News

Atlas of acute myeloid leukaemia cell types may lead to improved, targeted therapies

28 Feb 2019
Atlas of acute myeloid leukaemia cell types may lead to improved, targeted therapies

A research team led by Massachusetts General Hospital (MGH) investigators has assembled a detailed atlas of bone marrow cells from patients with acute myeloid leukaemia (AML), an aggressive blood cancer that usually leads to death within five years of diagnosis.

In their study, published in Cell, the team uses advanced technologies to detail both genetic mutations and gene expression in thousands of individual bone marrow cells from AML patients and healthy donors.

Their results reveal specific tumour cell types that resemble normal stages of white blood cell development and also show a role for more differentiated tumour cells in suppressing an anti-tumour immune response.

"Acute myeloid leukaemia is characterised by the accumulation of abnormal white blood cells in the bone marrow and blood of patients, and it has been known for decades that the disease comprises a variety of cell types that resemble normal developmental stages of blood cells," says Peter van Galen, PhD, MGH Department of Pathology and Center for Cancer Research, co-lead author of the Cell paper.

Co-lead author Volker Hovestadt, PhD, also of MGH Pathology and the Center for Cancer Research, adds, "We used new technologies and machine learning to characterise almost 40,000 single cells from the bone marrow of AML patients and healthy volunteers. This approach is providing comprehensive insight into the different types of cancer cells and how they contribute to disease progression."

The researchers used single-cell RNA sequencing to examine gene expression comprehensively in bone marrow cells from 16 AML patients and 5 healthy controls and incorporated a new strategy to determine which cells harboured characteristic AML mutations.

The team then implemented a machine-learning algorithm to distinguish the malignant AML cells from normal cells in the tumour ecosystem.

They found that AML cells could be classified according to their resemblance to six stages of blood cell development.

Moreover, the specific mutations in tumour cells were found to control the developmental stages reflected and also appeared to induce aberrant patterns of gene activity and cell differentiation.

AML cells resembling the earliest stages of development - often called leukaemia stem cells - are known to contribute to disease progression and relapse; and as expected, AML cells expressing genes associated with primitive developmental stages were prominent in patients with poor clinical outcomes.

But the investigators also found evidence that more differentiated AML cells, not previously thought to have a role in tumour progression, can inhibit the function of T cells in the microenvironment, suppressing potential immune responses against the tumour.

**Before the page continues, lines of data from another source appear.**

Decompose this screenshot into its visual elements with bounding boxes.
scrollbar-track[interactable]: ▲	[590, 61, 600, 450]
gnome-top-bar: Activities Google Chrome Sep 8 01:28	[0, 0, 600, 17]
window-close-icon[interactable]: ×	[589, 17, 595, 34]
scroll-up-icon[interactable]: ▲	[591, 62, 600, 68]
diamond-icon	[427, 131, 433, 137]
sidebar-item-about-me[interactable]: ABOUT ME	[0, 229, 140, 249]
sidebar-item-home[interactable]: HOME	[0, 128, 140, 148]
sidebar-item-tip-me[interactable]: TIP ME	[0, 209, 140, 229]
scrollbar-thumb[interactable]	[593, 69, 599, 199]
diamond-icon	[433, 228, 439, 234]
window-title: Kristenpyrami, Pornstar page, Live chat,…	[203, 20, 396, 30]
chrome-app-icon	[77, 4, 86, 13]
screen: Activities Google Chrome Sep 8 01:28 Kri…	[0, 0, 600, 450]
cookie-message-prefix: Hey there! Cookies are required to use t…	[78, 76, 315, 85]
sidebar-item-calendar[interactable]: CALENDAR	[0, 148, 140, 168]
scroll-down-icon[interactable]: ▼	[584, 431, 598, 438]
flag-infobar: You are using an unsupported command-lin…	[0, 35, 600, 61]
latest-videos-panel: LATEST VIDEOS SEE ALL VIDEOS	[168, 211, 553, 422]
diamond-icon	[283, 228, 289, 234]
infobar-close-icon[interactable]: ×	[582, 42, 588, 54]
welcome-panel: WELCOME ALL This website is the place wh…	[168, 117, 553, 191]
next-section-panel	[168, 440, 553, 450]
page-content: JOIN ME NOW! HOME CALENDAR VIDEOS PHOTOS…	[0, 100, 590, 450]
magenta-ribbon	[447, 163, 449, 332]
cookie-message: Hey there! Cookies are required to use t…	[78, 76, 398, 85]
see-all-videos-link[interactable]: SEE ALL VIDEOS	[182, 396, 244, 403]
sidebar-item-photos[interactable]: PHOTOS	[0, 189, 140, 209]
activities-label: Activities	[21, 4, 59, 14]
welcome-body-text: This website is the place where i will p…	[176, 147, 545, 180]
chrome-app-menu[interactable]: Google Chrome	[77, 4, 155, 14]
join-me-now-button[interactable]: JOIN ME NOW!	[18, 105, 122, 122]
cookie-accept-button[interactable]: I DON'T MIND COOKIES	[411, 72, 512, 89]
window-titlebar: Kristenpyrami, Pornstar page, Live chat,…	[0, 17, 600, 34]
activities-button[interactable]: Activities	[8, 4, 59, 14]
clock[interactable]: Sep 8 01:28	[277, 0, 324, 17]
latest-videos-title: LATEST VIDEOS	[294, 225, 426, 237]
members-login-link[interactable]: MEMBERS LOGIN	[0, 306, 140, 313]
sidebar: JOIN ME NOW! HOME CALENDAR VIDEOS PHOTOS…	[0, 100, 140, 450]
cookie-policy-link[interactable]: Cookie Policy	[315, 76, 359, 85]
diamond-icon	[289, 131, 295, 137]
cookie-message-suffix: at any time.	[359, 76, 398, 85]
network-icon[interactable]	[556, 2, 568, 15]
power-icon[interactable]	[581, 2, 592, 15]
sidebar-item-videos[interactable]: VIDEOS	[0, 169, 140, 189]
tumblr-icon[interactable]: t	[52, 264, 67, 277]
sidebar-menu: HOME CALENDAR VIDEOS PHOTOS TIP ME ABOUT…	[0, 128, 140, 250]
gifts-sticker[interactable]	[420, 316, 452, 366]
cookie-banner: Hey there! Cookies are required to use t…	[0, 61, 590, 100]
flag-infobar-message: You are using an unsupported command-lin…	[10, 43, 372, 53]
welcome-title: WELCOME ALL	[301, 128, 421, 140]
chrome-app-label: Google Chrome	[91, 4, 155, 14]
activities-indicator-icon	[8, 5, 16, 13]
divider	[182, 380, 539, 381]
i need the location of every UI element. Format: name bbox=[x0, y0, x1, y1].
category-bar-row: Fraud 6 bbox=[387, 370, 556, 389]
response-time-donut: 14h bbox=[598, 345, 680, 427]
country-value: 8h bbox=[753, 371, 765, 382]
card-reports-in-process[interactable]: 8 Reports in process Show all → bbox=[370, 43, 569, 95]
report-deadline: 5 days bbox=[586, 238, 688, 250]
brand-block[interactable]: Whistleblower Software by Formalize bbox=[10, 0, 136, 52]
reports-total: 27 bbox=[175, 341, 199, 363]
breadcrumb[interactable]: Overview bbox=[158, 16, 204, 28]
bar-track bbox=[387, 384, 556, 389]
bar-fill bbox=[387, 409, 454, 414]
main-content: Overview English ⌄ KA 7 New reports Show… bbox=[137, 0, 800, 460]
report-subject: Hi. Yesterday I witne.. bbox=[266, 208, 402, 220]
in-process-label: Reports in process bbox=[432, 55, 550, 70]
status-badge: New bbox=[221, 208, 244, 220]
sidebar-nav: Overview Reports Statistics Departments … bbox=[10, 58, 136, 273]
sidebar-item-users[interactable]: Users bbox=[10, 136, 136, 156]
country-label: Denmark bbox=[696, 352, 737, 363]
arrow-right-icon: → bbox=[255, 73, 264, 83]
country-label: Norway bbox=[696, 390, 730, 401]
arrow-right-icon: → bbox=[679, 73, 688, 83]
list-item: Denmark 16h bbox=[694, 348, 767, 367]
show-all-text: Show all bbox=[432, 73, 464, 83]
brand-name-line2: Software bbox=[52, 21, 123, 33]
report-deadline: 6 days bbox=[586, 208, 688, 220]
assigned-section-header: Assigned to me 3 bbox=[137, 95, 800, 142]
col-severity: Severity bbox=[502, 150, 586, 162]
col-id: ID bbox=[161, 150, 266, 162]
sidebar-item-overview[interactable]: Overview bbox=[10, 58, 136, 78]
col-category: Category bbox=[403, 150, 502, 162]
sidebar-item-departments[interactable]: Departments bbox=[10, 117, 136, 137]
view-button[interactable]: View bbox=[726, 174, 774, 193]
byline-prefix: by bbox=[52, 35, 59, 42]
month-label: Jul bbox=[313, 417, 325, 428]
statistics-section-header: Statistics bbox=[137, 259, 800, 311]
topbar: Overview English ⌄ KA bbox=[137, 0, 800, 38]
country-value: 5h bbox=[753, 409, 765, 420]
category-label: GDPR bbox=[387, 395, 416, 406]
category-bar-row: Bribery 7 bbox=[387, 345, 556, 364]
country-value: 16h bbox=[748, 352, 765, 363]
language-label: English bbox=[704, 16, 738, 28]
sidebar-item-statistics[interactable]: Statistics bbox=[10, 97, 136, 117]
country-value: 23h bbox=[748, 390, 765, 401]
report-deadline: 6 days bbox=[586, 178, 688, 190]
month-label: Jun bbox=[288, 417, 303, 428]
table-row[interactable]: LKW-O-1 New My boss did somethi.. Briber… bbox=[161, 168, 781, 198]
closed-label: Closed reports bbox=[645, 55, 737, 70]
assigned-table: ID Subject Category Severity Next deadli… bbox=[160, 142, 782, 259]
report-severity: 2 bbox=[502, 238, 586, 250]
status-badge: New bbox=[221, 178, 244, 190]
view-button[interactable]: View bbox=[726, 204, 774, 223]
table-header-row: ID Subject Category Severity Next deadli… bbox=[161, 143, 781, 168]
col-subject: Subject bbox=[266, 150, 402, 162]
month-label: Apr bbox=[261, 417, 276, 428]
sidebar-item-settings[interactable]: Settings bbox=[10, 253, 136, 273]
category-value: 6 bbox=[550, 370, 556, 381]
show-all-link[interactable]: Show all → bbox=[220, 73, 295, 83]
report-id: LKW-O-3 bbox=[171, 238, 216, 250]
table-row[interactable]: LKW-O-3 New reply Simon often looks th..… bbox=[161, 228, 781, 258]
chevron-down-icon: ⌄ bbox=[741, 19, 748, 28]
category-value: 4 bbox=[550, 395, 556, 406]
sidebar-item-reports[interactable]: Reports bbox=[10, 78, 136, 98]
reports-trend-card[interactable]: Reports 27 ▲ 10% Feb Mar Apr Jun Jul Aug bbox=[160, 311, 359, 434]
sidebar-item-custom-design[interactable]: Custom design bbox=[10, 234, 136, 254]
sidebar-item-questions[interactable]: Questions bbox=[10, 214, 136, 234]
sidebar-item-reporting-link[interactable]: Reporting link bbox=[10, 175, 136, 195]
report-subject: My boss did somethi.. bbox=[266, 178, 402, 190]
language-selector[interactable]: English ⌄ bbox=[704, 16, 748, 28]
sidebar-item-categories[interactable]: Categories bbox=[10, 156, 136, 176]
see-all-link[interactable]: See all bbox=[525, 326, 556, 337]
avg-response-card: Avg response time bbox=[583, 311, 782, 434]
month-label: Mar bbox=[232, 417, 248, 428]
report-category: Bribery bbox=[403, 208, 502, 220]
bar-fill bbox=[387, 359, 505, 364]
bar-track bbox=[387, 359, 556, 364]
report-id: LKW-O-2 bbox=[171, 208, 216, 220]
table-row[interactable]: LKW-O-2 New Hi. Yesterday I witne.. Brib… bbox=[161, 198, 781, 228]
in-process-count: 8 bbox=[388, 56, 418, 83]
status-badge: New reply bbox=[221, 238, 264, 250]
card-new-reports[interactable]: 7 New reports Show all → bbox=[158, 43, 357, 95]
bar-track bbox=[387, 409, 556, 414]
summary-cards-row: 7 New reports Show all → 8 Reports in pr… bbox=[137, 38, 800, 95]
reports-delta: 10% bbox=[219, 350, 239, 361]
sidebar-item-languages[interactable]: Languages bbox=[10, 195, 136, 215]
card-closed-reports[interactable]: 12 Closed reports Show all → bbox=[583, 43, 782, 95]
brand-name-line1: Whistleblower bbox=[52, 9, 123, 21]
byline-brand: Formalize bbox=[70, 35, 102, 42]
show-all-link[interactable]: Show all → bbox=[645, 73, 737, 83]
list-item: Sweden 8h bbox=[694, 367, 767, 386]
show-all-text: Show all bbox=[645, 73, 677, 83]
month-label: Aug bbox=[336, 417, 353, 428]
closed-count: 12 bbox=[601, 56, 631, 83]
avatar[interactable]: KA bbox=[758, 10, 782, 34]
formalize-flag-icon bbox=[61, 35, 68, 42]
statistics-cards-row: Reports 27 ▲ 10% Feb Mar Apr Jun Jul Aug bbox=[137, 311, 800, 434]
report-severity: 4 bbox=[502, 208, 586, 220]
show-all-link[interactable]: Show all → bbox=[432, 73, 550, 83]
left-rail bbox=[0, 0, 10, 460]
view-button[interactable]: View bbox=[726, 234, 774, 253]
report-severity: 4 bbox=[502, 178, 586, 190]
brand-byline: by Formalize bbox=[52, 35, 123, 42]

"It is now clearer that genetic mutations can drive different cancer cell types that need to be specifically targeted with precision therapies, so our findings can guide personalised therapies to eradicate AML cells," says van Galen.

"Immune therapies that harness T cells have been less successful in AML, and our findings suggest that their efficacy could be improved by overcoming the inhibitory signals from differentiated tumour cells. Finally, better understanding of the abnormal regulation of developmental genes in leukaemia stem cells may provide fundamental insights into the origins of this disease."

Senior author Bradley Bernstein, MD, PhD, MGH Pathology and Center for Cancer Research adds, "This study would not have been possible without an incredible interdisciplinary team of cancer biologists, clinicians, technologists and computational scientists from MGH, the Ludwig Center at Harvard, the Broad Institute, and the Dana-Farber Cancer Institute. This collaboration to advance our understanding of cancer cell biology has the potential to significantly improve therapies for patients with what has been a very difficult to treat disease."